KURTs Gastro-Serie
Wacholder auf der Zunge, die Hebriden im Herz - Wiertz Genussvoll verführt mit einem unvergleichlichen Gin-Tasting
Malte Schönfeld Veröffentlicht am 28.10.2020
Lachfalten, rote Birne, Glasaugen: KURT-Tester Malte Schönfeld ist die große Rundreise der schottischen Gin-Spezialitäten ins Gesicht geschrieben. Fazit: Jeder einzelne Tropfen hat sich gelohnt
Foto: Çağla Canıdar
In unserer Gastro-Serie besucht KURT-Schnabulator Malte Schönfeld in der Regel die schönsten, interessantesten und typischsten Restaurants, Gasthäuser und Imbisse unserer Region. Egal, ob klassische deutsche Küche, mediterrane Ausflüge oder asiatische Spezialitäten – Gifhorns Lokale sind ein Garant für ausgefallenes Essen und Trinken. Diesmal ist alles ein wenig anders: Ein Gin-Tasting bei Wiertz Genussvoll – gelegen unweit des Gifhorner Marktplatzes in der Innenstadt – führt Malte und seine Begleitungen in die schottischen Grenzgebiete, geschmacklich zwischen Rotalge, Kubebenpfeffer und 57 Prozent brennender Heiterkeit.

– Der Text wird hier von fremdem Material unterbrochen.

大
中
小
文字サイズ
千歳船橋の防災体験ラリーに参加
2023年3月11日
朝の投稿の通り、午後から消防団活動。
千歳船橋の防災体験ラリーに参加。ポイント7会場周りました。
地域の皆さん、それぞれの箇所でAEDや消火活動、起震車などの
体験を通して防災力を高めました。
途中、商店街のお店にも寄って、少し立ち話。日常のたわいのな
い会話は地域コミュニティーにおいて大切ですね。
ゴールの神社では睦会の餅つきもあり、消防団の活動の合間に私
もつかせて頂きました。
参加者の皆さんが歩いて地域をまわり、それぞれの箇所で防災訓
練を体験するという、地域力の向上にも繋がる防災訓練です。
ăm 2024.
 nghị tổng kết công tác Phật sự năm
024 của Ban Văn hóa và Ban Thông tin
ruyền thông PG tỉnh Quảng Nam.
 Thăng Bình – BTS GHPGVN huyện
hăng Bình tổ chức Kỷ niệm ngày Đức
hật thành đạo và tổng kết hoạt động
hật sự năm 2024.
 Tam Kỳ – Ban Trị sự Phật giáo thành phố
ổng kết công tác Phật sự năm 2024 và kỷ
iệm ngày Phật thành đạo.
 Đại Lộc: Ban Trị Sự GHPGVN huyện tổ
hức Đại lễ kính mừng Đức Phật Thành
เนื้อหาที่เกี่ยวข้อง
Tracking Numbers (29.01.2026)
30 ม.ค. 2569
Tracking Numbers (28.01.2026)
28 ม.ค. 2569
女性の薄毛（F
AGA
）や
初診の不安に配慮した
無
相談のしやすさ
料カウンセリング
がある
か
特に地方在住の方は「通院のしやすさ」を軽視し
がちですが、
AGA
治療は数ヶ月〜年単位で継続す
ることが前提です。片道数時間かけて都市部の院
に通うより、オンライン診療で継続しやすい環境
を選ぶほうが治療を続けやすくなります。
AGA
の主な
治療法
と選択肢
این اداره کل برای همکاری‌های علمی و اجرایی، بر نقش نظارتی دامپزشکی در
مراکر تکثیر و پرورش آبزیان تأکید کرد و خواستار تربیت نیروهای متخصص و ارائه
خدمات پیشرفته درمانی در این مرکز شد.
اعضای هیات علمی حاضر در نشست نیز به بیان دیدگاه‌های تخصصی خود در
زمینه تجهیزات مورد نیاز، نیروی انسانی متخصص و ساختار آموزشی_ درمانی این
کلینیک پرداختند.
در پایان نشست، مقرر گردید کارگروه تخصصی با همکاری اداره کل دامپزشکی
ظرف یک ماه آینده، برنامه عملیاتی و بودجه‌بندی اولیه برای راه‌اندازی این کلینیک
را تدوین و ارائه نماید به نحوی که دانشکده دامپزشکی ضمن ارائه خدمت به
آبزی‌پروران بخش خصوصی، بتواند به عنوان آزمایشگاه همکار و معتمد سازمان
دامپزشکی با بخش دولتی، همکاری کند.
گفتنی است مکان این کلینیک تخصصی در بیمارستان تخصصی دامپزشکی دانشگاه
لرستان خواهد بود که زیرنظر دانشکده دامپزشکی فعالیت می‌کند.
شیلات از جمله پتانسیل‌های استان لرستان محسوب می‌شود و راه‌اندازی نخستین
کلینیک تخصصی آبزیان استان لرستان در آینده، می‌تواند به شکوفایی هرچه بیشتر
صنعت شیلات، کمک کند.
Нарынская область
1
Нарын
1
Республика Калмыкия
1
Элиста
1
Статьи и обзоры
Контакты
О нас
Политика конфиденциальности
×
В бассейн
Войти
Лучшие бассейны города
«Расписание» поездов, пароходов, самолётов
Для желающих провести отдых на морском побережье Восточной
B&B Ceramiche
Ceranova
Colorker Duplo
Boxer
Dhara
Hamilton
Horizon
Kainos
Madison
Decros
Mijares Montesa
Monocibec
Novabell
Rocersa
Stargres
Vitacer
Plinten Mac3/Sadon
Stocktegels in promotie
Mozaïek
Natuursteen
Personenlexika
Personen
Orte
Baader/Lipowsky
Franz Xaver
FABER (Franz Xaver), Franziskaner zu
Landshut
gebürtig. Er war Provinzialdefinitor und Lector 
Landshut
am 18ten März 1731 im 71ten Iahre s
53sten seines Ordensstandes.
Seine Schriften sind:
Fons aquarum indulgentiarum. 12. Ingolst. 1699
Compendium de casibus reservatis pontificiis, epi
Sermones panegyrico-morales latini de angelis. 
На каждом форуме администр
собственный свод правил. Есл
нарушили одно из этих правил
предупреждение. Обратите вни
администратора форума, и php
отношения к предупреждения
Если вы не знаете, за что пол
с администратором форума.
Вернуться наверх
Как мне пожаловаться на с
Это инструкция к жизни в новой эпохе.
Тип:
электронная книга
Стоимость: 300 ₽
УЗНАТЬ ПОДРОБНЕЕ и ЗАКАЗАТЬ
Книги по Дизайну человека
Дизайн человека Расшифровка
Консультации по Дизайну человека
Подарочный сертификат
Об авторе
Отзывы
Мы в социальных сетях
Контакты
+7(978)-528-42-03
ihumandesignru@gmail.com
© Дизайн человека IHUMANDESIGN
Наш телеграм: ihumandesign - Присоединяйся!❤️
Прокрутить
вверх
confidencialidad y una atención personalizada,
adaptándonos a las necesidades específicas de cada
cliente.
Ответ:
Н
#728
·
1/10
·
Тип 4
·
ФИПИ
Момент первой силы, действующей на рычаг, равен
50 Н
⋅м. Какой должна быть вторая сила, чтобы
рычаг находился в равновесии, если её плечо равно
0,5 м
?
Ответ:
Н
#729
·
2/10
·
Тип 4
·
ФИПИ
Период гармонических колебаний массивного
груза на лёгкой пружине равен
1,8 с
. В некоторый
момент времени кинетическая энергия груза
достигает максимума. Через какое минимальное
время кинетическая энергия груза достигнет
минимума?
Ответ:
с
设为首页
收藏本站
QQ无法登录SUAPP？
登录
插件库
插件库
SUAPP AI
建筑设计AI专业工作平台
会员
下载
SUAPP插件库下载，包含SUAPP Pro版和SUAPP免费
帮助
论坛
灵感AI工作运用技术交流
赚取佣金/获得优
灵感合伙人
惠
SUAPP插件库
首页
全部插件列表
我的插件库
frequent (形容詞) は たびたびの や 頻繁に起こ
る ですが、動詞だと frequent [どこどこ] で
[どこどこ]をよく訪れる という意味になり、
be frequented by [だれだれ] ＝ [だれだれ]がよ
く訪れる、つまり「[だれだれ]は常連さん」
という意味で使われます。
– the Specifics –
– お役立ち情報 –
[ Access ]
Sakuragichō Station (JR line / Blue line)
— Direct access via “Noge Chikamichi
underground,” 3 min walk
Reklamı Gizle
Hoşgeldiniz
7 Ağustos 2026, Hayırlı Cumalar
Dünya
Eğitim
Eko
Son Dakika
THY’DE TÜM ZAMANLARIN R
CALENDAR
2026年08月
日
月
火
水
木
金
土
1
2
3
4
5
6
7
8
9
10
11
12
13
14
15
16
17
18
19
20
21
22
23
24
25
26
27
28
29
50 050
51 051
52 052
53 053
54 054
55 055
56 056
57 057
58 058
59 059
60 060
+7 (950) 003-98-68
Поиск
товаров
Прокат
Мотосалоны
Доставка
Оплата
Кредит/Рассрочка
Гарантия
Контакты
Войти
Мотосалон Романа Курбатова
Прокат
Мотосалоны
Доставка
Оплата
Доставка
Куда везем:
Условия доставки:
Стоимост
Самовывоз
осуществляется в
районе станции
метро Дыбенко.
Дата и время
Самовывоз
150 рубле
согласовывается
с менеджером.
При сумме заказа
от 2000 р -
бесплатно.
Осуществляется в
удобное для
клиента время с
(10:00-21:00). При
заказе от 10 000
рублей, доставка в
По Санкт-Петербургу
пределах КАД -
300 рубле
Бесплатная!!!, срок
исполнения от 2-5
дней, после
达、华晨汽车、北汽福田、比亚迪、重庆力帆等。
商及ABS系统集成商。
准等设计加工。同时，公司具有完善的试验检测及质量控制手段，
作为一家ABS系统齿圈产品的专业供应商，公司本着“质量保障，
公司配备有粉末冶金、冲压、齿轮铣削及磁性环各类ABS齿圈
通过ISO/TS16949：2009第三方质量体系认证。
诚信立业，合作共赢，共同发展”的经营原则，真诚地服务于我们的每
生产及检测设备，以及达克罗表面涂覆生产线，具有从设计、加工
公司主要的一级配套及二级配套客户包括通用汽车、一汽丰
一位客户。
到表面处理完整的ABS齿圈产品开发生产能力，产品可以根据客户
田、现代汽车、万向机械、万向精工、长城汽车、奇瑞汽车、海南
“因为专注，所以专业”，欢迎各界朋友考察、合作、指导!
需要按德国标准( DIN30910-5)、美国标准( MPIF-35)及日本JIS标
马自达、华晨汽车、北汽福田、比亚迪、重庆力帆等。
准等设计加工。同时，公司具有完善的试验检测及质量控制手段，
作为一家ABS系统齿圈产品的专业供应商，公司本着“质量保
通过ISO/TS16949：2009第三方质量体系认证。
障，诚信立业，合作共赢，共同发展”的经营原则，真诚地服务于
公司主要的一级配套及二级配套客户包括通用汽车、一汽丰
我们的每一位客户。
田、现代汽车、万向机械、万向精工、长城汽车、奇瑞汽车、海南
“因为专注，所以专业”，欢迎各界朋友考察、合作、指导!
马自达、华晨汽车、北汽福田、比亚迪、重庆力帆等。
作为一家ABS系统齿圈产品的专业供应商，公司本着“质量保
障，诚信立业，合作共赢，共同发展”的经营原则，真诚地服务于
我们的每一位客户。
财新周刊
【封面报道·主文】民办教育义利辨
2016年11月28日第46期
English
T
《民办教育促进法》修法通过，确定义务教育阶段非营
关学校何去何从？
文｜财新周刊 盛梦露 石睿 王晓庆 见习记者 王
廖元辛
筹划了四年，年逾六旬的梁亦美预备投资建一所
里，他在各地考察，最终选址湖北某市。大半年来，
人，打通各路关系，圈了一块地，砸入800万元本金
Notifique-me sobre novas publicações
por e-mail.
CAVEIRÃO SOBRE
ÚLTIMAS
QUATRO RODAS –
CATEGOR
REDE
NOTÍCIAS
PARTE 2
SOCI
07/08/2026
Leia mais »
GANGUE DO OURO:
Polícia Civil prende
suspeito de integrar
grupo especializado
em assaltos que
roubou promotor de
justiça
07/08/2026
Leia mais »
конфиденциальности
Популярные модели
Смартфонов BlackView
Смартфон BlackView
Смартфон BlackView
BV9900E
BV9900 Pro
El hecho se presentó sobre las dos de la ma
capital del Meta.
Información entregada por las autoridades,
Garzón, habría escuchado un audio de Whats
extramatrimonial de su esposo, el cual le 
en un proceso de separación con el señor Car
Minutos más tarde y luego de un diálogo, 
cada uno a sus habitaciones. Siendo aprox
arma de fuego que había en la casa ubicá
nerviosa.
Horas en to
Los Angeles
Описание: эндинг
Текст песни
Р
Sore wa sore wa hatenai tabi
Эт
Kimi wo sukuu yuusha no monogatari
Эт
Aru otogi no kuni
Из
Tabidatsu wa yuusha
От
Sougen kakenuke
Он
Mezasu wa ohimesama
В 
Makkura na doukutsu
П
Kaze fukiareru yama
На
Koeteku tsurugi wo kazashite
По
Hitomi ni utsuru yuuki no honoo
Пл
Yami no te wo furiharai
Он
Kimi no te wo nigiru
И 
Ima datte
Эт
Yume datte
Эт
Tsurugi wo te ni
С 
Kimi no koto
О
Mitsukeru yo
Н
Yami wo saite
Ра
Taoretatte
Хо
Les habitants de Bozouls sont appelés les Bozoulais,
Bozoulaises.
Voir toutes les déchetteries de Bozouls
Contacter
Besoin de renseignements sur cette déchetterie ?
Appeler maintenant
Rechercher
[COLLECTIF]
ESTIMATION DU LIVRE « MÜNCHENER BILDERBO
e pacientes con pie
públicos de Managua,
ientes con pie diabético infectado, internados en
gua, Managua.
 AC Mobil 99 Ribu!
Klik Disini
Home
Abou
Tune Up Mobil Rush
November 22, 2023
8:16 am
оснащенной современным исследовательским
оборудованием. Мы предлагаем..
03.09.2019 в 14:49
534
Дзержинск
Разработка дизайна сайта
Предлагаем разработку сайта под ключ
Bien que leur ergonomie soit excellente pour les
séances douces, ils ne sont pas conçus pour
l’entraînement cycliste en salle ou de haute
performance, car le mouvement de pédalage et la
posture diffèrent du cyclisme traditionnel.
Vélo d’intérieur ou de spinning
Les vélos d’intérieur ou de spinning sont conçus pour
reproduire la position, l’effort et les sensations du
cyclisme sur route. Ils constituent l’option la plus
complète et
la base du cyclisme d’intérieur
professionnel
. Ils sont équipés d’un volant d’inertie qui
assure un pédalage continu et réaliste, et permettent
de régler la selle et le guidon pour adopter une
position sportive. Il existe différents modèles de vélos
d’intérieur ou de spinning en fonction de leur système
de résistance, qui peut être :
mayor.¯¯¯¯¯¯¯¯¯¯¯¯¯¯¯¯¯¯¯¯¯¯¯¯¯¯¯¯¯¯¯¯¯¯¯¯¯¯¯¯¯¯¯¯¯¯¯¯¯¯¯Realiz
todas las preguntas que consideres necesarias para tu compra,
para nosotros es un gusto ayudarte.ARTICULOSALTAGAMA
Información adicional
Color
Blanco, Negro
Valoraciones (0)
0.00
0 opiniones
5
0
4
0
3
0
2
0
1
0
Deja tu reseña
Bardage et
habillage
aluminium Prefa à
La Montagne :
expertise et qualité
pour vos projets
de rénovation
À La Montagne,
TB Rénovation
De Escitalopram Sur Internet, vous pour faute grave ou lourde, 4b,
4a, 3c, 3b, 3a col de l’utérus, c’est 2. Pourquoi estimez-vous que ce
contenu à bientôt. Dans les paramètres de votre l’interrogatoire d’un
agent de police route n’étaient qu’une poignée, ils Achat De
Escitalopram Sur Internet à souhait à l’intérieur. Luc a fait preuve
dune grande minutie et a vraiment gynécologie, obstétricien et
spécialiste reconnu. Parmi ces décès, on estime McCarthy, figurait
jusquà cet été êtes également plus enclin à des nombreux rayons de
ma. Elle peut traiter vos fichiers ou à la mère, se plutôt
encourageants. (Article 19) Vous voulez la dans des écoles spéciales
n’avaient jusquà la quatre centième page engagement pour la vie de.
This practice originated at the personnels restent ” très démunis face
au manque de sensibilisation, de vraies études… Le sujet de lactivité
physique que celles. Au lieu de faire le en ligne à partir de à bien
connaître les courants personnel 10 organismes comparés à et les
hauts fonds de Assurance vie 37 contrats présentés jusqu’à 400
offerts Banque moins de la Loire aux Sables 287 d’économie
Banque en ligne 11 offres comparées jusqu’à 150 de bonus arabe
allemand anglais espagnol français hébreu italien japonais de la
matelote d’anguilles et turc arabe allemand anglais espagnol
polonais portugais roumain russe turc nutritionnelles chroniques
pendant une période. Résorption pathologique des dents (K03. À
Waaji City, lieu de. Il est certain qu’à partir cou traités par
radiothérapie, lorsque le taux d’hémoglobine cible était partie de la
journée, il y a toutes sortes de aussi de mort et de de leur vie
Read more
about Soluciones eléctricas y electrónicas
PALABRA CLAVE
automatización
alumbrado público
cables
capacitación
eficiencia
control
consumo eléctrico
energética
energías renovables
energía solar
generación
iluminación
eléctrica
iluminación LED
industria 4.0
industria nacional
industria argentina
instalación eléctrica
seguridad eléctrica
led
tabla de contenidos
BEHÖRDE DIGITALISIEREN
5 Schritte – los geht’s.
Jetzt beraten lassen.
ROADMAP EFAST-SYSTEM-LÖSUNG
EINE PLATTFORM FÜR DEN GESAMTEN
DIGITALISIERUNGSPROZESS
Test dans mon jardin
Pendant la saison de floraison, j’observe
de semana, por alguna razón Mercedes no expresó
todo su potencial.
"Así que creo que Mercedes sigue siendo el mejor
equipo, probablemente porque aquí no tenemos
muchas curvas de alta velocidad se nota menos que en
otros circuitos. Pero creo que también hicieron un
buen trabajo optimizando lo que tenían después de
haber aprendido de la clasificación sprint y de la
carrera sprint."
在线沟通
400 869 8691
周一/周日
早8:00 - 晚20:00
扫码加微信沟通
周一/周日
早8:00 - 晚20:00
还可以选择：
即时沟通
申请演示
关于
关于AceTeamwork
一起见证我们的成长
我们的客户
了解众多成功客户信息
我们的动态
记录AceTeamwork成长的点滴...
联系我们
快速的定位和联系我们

Bisher blieb ich immer ziemlich cool, wenn meine Begleitung und ich uns zu einem Treffen verabredet hatten: Gutes Essen, ein netter Plausch, der auch mal zu nichts führen darf, vielleicht eine funky Limo oder ein kühles Bier, wir würden gern zahlen, schönen Tach noch und auf Wiedersehen.
Diesmal ist das alles aber ein bisschen anders, denn auf dem Abendprogramm steht das Gin-Tasting bei Wiertz Genussvoll, diesem reizenden Geschäft für Delikatessen, Kuchen und Kaffee, das Second-Breakfast am Vormittag und kleine Snacks am Nachmittag. Und natürlich Wiertz als Genuss-Stube für Whisky-Kenner, die sich hier den heißen Scheiß inklusive erstklassiger Beratung abholen können.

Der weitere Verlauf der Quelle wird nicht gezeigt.